If Djamileh is at all familiar to today’s music lovers, it is probably because Mahler’s biographers have mentioned in passing that in 1898, during his tenure at the Vienna Opera, he revived Djamileh and conducted all of its nineteen performances between 1898 and 1903. Mahler evidently loved this obscure masterpiece. The same can be said for his friend and rival Richard Strauss. In 1945, in a letter to Karl Boehm, Strauss penned what he dubbed his “artistic testament.” He wanted to outline what should be done to revive culture after the “catastrophe” of the war. Strauss recommended that Vienna establish a permanent “opera comique” in the Theater an der Wien where the greatest of all comic operas, The Magic Flute, had been premiered. In his brief list of essential works for its repertoire, Strauss included Djamileh, which can be viewed as a source of inspiration for Ariadne auf Naxos, in which Strauss brings about a Bizet-like synthesis of Mozartian lyricism and Wagnerian drama.

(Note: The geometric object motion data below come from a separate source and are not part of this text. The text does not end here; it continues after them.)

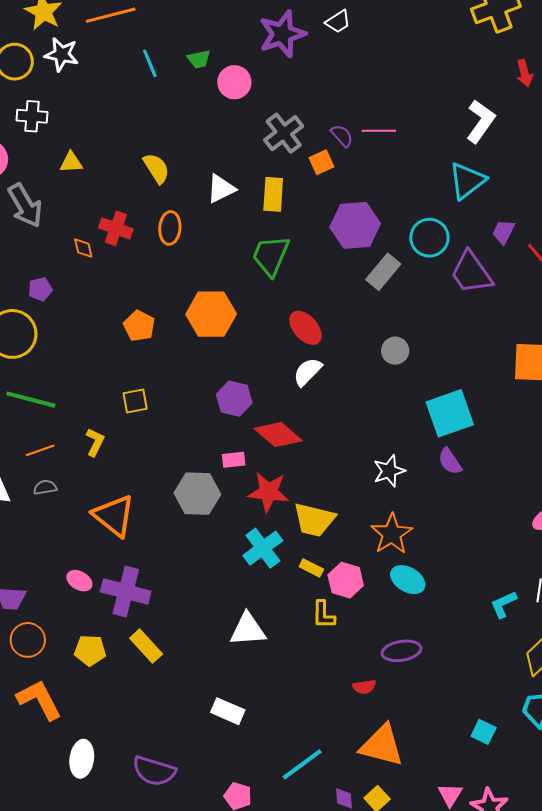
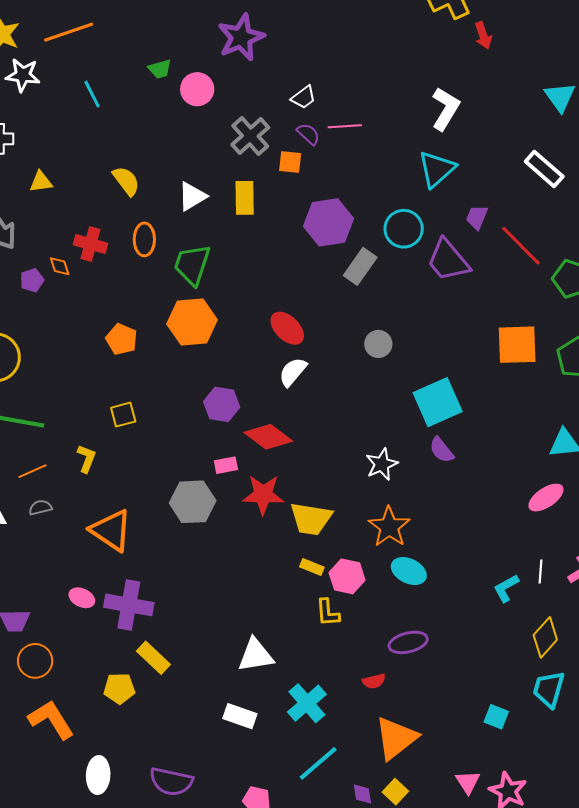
white trapezoid: (338, 22) -> (304, 97), moved
cyan line: (150, 63) -> (92, 94), moved
red arrow: (525, 73) -> (483, 36), moved
orange square: (321, 162) -> (290, 162), turned 35
green trapezoid: (271, 256) -> (192, 265), moved
purple pentagon: (40, 289) -> (32, 280), moved
cyan cross: (263, 548) -> (307, 703), moved
white triangle: (248, 630) -> (256, 655), moved
yellow pentagon: (90, 650) -> (119, 688), moved
orange triangle: (382, 745) -> (396, 738), turned -48

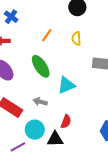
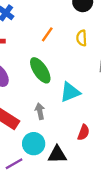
gray arrow: (40, 102) -> (40, 111), turned 64
red semicircle: (66, 122) -> (84, 132), moved

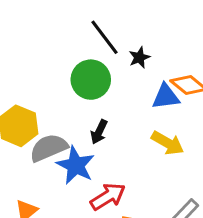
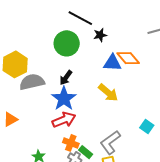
black line: (105, 37) -> (80, 18), turned -35
blue star: (76, 165) -> (64, 99), moved

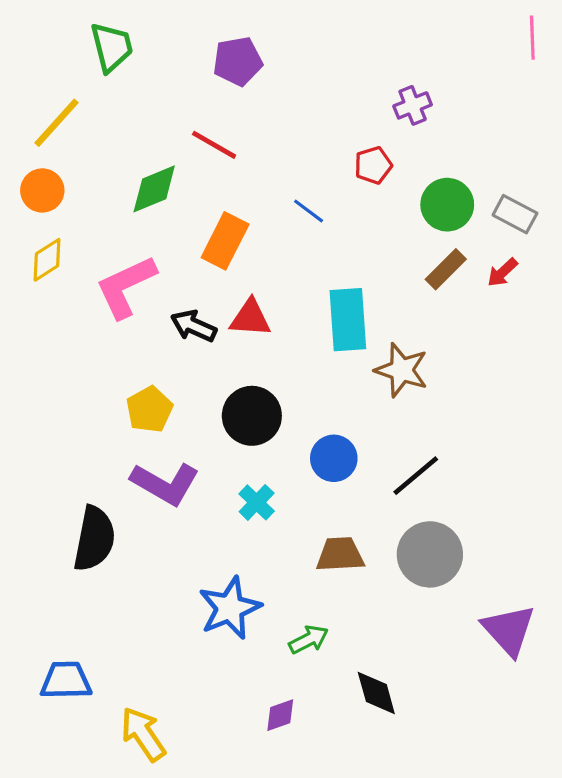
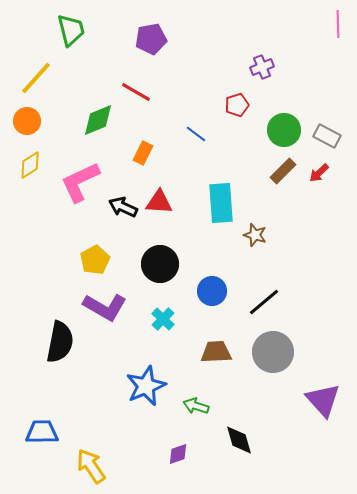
orange rectangle: (225, 241) -> (143, 153), size x0.7
brown star: (402, 370) -> (255, 235), size x0.7
green arrow: (309, 640) -> (196, 406), turned -135

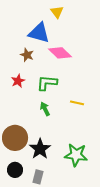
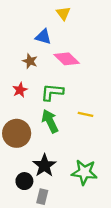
blue triangle: (39, 33) -> (43, 37), size x0.7
green arrow: (45, 109) -> (50, 121), size x1.5
brown circle: (15, 138) -> (17, 133), moved
black circle: (15, 170) -> (24, 181), moved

Paris was a remarkable crucible of creativity in the 1860s. The aesthetic debates of that decade were central not only to the formal direction modern painting, literature, and music would take; the manner in which art and culture either influenced or mirrored national identity became a near obsession. The world from which Impressionism came also gave birth to a modern politics marked by sharp nationalist pride, conflict, and hatred. Sewn into the fabric of French controversies surrounding Wagner and the direction of modern art from the 1860s and 1870s were strands of chauvinism, racialist thinking, and anti-Semitism. The Jewish librettist of La Vie Parisienne and many other Offenbach works, Ludovic Halévy, was for years among the closest of Edgar Degas’s friends. That friendship would end in the wake of the Dreyfus Affair: Degas was a staunch believer in Dreyfus’s guilt.

In more ways than one, Offenbach, also a Jew, deserves the last word on the Paris of the 1860s and its significance. Like many “outsiders” before and since, Offenbach was able to define, distill, and parody the main currents of Parisian culture and its values and communicate them back to the majority of Parisians. This outsider created the very definition of the “cultural center” in relation to which, ironically, he remained marginal. Offenbach’s achievement went still further. In the midst of the craze for Wagner (who was among the most significant of modern anti-Semites), this German Jew, like Heinrich Heine (who also had immigrated to Paris), used wit and insight to expose and blunt aesthetic pretentiousness, smugness, hypocrisy, conceit, and the terrifying self-importance of modern wealth and political power. High on the explicit and implicit list of Offenbach’s targets for ridicule were Wagner and his Parisian followers.

That his music has been held in such high esteem by many original minds of the twentieth century is testimony to Offenbach’s understanding that comedy provides an opportunity to communicate a unique ethical critique. Amidst the laughter and irreverence, his stage works demonstrate how music and language can become instruments to combat the inflated rhetoric, fanaticism, and self-importance of everyday life that lead humans into conflict and enmity. As one laughs at oneself, one gains a precious moment of recognition that can inspire modesty, compromise, and compassion. Offenbach was the master of this cleansing kind of theater. To achieve such a result, the music had to be non-trivial (as it indeed is in La Vie Parisienne and Offenbach’s many other master-works) and every bit as compelling, memorable, and alluring as one would expect in great serious opera. Every age, especially ours, needs an Offenbach of its own.